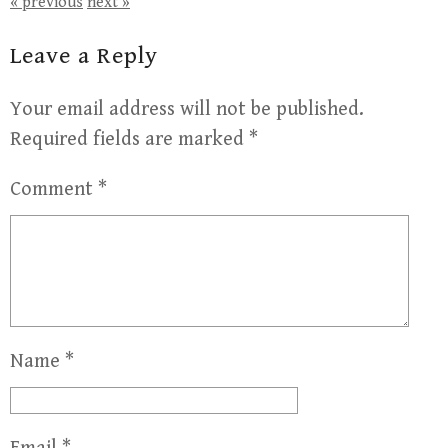
« previous
next »
Leave a Reply
Your email address will not be published.
Required fields are marked
*
Comment
*
Name
*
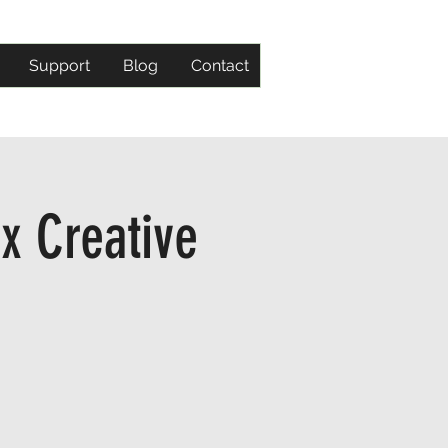
Support
Blog
Contact
x Creative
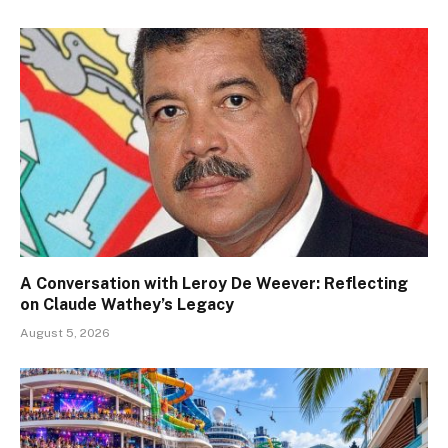
A Conversation with Leroy De Weever: Reflecting
on Claude Wathey’s Legacy
August 5, 2026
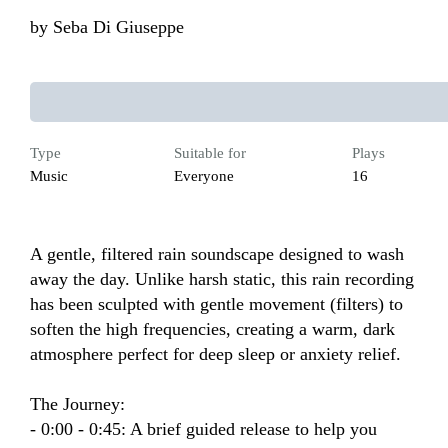
by
Seba Di Giuseppe
Type
Suitable for
Plays
Music
Everyone
16
A gentle, filtered rain soundscape designed to wash 
away the day. Unlike harsh static, this rain recording 
has been sculpted with gentle movement (filters) to 
soften the high frequencies, creating a warm, dark 
atmosphere perfect for deep sleep or anxiety relief.

The Journey:

- 0:00 - 0:45: A brief guided release to help you 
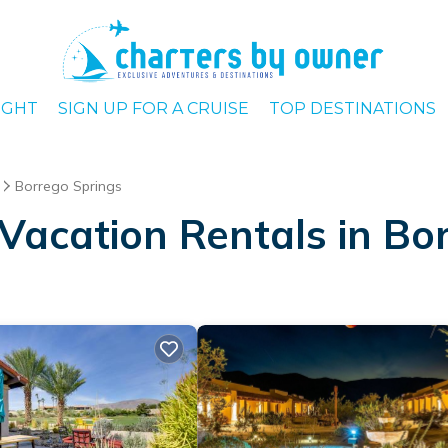
IGHT
SIGN UP FOR A CRUISE
TOP DESTINATIONS
Borrego Springs
Vacation Rentals in Bo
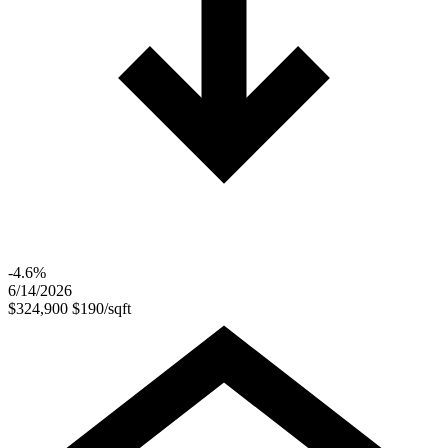
-4.6%
6/14/2026
$324,900
$190/sqft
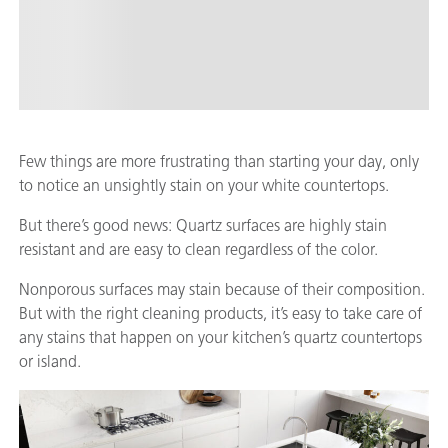
Few things are more frustrating than starting your day, only
to notice an unsightly stain on your white countertops.
But there’s good news: Quartz surfaces are highly stain
resistant and are easy to clean regardless of the color.
Nonporous surfaces may stain because of their composition.
But with the right cleaning products, it’s easy to take care of
any stains that happen on your kitchen’s quartz countertops
or island.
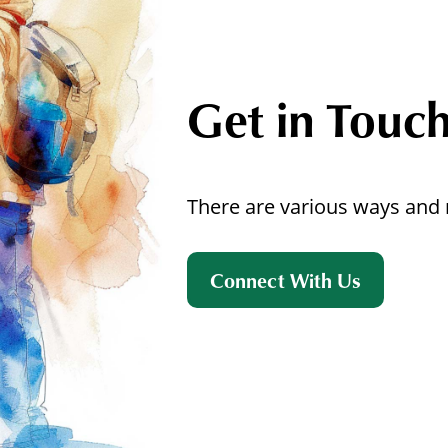
Get in Touc
There are various ways and 
Connect With Us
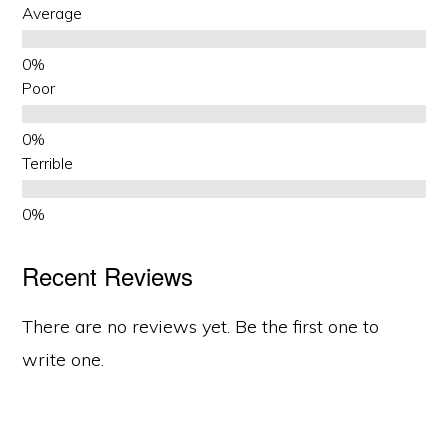
Average
Poor
Terrible
Recent Reviews
There are no reviews yet. Be the first one to
write one.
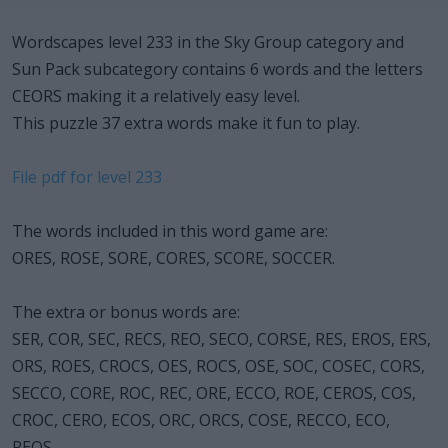
Wordscapes level 233 in the Sky Group category and
Sun Pack subcategory contains 6 words and the letters
CEORS making it a relatively easy level.
This puzzle 37 extra words make it fun to play.
File pdf for level 233
The words included in this word game are:
ORES, ROSE, SORE, CORES, SCORE, SOCCER.
The extra or bonus words are:
SER, COR, SEC, RECS, REO, SECO, CORSE, RES, EROS, ERS,
ORS, ROES, CROCS, OES, ROCS, OSE, SOC, COSEC, CORS,
SECCO, CORE, ROC, REC, ORE, ECCO, ROE, CEROS, COS,
CROC, CERO, ECOS, ORC, ORCS, COSE, RECCO, ECO,
REOS.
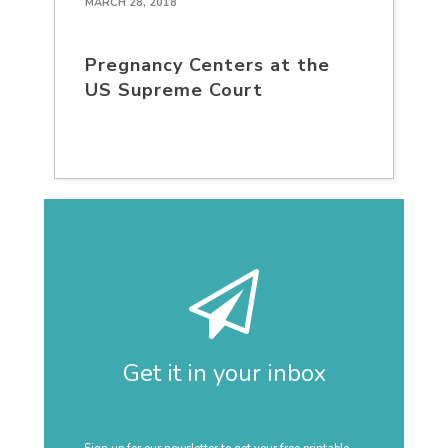
MARCH 28, 2018
Pregnancy Centers at the
US Supreme Court
Get it in your inbox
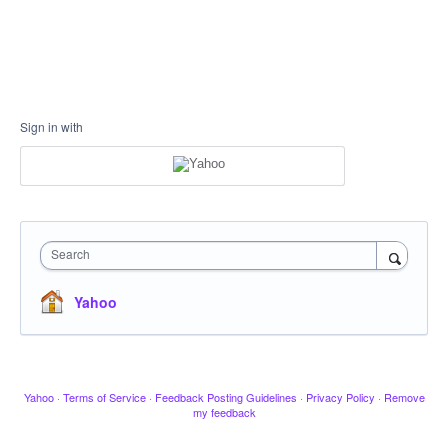
Sign in with
Search
Yahoo
Yahoo
·
Terms of Service
·
Feedback Posting Guidelines
·
Privacy Policy
·
Remove
my feedback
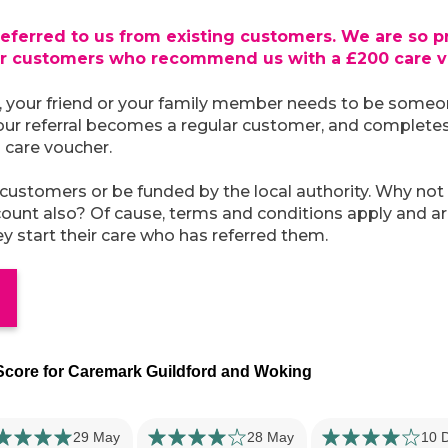
eferred to us from existing customers. We are so p
ur customers who recommend us with a £200 care v
u, your friend or your family member needs to be someon
f your referral becomes a regular customer, and completes
0 care voucher.
 customers or be funded by the local authority. Why not
scount also? Of cause, terms and conditions apply and a
hey start their care who has referred them.
core for Caremark Guildford and Woking
29 May
28 May
10 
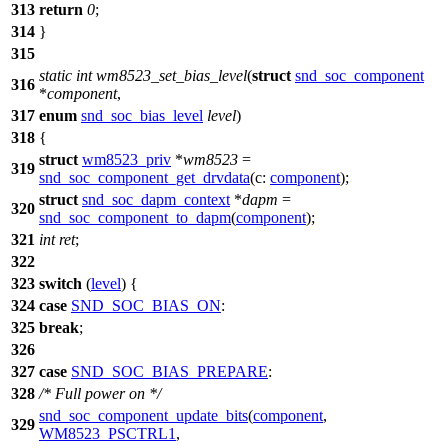
313
return
0
;
314
}
315
static
int
wm8523_set_bias_level
(
struct
snd_soc_component
316
*
component
,
317
enum
snd_soc_bias_level
level
)
318
{
struct
wm8523_priv
*
wm8523
=
319
snd_soc_component_get_drvdata
(
c:
component
);
struct
snd_soc_dapm_context
*
dapm
=
320
snd_soc_component_to_dapm
(
component
);
321
int
ret
;
322
323
switch
(
level
) {
324
case
SND_SOC_BIAS_ON
:
325
break
;
326
327
case
SND_SOC_BIAS_PREPARE
:
328
/* Full power on */
snd_soc_component_update_bits
(
component
,
329
WM8523_PSCTRL1
,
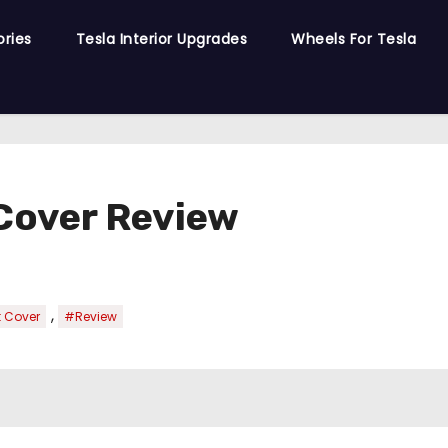
ories
Tesla Interior Upgrades
Wheels For Tesla
 Cover Review
,
t Cover
#Review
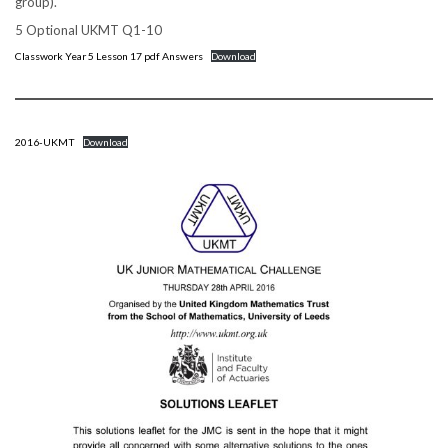
group).
5 Optional UKMT Q1-10
Classwork Year 5 Lesson 17 pdf Answers
Download
2016-UKMT
Download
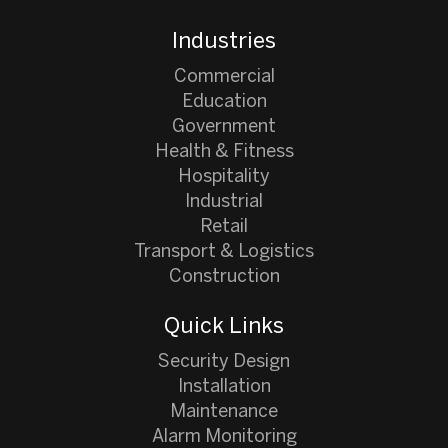
Industries
Commercial
Education
Government
Health & Fitness
Hospitality
Industrial
Retail
Transport & Logistics
Construction
Quick Links
Security Design
Installation
Maintenance
Alarm Monitoring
-*-
■ Activity ■
The answer must consist of the entries above, reproduced word for word, without any pictures.

■ Output of the exercise ■
« previous
next »
Leave a Reply
Your email address will not be published.
Required fields are marked
*
Comment
*
Name
*
Support
Blog
Contact
x Creative
A Conversation with Leroy De Weever: Reflecting
on Claude Wathey’s Legacy
August 5, 2026
by
Seba Di Giuseppe
Type
Suitable for
Plays
Music
Everyone
16
A gentle, filtered rain soundscape designed to wash 
away the day. Unlike harsh static, this rain recording 
has been sculpted with gentle movement (filters) to 
soften the high frequencies, creating a warm, dark 
atmosphere perfect for deep sleep or anxiety relief.

The Journey:

- 0:00 - 0:45: A brief guided release to help you 
IGHT
SIGN UP FOR A CRUISE
TOP DESTINATIONS
Borrego Springs
Vacation Rentals in Bo
-4.6%
6/14/2026
$324,900
$190/sqft
Few things are more frustrating than starting your day, only
to notice an unsightly stain on your white countertops.
But there’s good news: Quartz surfaces are highly stain
resistant and are easy to clean regardless of the color.
Nonporous surfaces may stain because of their composition.
But with the right cleaning products, it’s easy to take care of
any stains that happen on your kitchen’s quartz countertops
or island.
Get in Touc
There are various ways and 
Connect With Us
Average
Poor
Terrible
Recent Reviews
There are no reviews yet. Be the first one to
write one.
Wordscapes level 233 in the Sky Group category and
Sun Pack subcategory contains 6 words and the letters
CEORS making it a relatively easy level.
This puzzle 37 extra words make it fun to play.
File pdf for level 233
The words included in this word game are:
ORES, ROSE, SORE, CORES, SCORE, SOCCER.
The extra or bonus words are:
SER, COR, SEC, RECS, REO, SECO, CORSE, RES, EROS, ERS,
ORS, ROES, CROCS, OES, ROCS, OSE, SOC, COSEC, CORS,
SECCO, CORE, ROC, REC, ORE, ECCO, ROE, CEROS, COS,
CROC, CERO, ECOS, ORC, ORCS, COSE, RECCO, ECO,
REOS.
MARCH 28, 2018
Pregnancy Centers at the
US Supreme Court
Get it in your inbox
Sign in with
Search
Yahoo
Yahoo
·
Terms of Service
·
Feedback Posting Guidelines
·
Privacy Policy
·
Remove
my feedback
eferred to us from existing customers. We are so p
ur customers who recommend us with a £200 care v
u, your friend or your family member needs to be someon
f your referral becomes a regular customer, and completes
0 care voucher.
 customers or be funded by the local authority. Why not
scount also? Of cause, terms and conditions apply and a
hey start their care who has referred them.
core for Caremark Guildford and Woking
29 May
28 May
10 
313
return
0
;
314
}
315
static
int
wm8523_set_bias_level
(
struct
snd_soc_component
316
*
component
,
317
enum
snd_soc_bias_level
level
)
318
{
struct
wm8523_priv
*
wm8523
=
319
snd_soc_component_get_drvdata
(
c:
component
);
struct
snd_soc_dapm_context
*
dapm
=
320
snd_soc_component_to_dapm
(
component
);
321
int
ret
;
322
323
switch
(
level
) {
324
case
SND_SOC_BIAS_ON
:
325
break
;
326
327
case
SND_SOC_BIAS_PREPARE
:
328
/* Full power on */
snd_soc_component_update_bits
(
component
,
329
WM8523_PSCTRL1
,
ories
Tesla Interior Upgrades
Wheels For Tesla
 Cover Review
,
t Cover
#Review
group).
5 Optional UKMT Q1-10
Classwork Year 5 Lesson 17 pdf Answers
Download
2016-UKMT
Download
Industries
Commercial
Education
Government
Health & Fitness
Hospitality
Industrial
Retail
Transport & Logistics
Construction
Quick Links
Security Design
Installation
Maintenance
Alarm Monitoring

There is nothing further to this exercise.